Records from a data source
#####

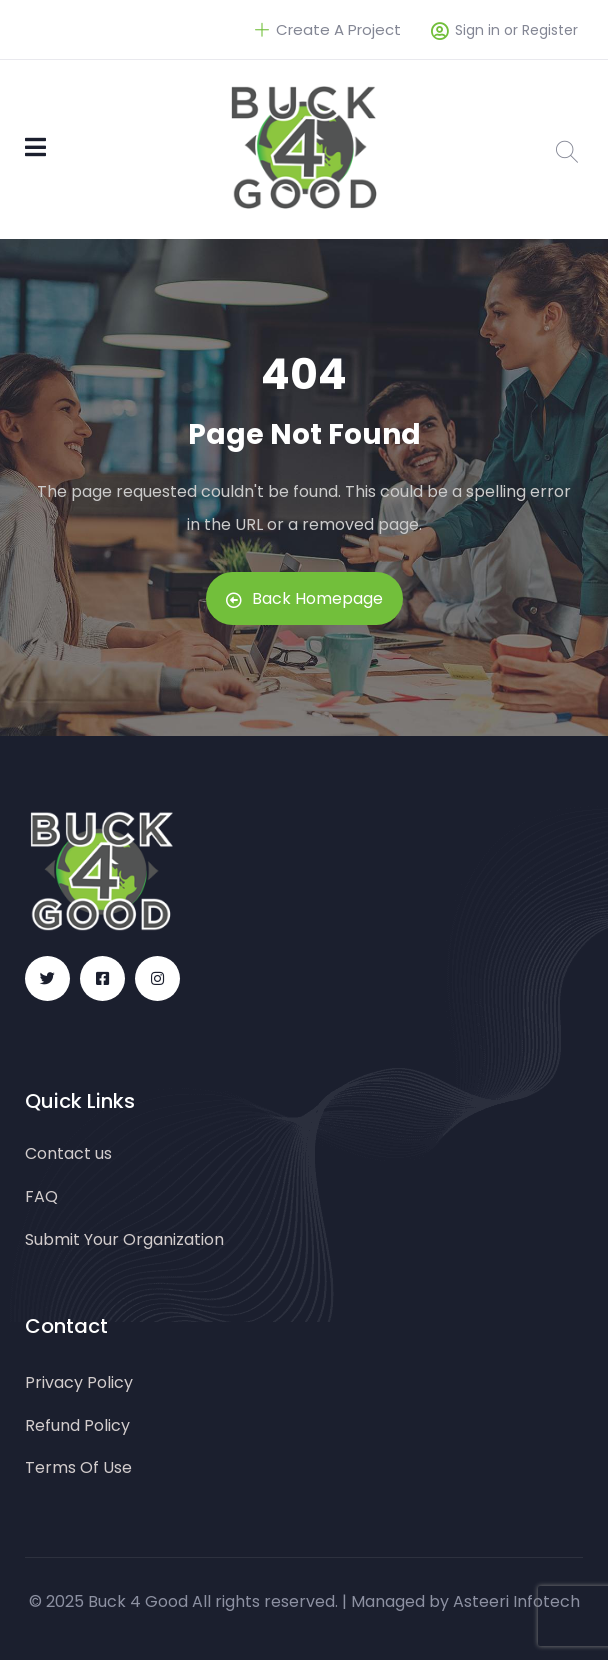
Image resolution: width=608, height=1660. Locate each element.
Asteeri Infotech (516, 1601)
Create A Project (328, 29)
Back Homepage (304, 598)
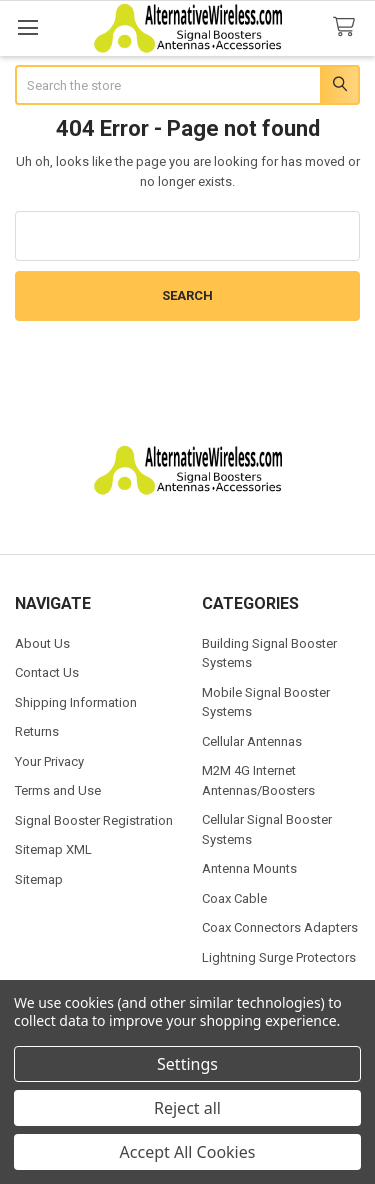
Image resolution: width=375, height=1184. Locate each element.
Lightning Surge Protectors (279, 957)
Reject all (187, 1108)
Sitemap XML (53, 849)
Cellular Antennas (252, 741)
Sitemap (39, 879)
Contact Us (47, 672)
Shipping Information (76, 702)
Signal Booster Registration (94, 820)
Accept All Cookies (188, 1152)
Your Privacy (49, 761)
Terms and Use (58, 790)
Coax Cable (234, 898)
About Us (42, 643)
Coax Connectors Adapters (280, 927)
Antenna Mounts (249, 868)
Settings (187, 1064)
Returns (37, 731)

#####

WHAT IS NEEDED
An exact copy of the records above is needed, free of pictures.

SOLUTION FOR THIS EXERCISE
Image resolution: width=608, height=1660. Locate each element.
Asteeri Infotech (516, 1601)
Create A Project (328, 29)
Back Homepage (304, 598)
Image resolution: width=375, height=1184. Locate each element.
Lightning Surge Protectors (279, 957)
Reject all (187, 1108)
Sitemap XML (53, 849)
Cellular Antennas (252, 741)
Sitemap (39, 879)
Contact Us (47, 672)
Shipping Information (76, 702)
Signal Booster Registration (94, 820)
Accept All Cookies (188, 1152)
Your Privacy (49, 761)
Terms and Use (58, 790)
Coax Cable (234, 898)
About Us (42, 643)
Coax Connectors Adapters (280, 927)
Antenna Mounts (249, 868)
Settings (187, 1064)
Returns (37, 731)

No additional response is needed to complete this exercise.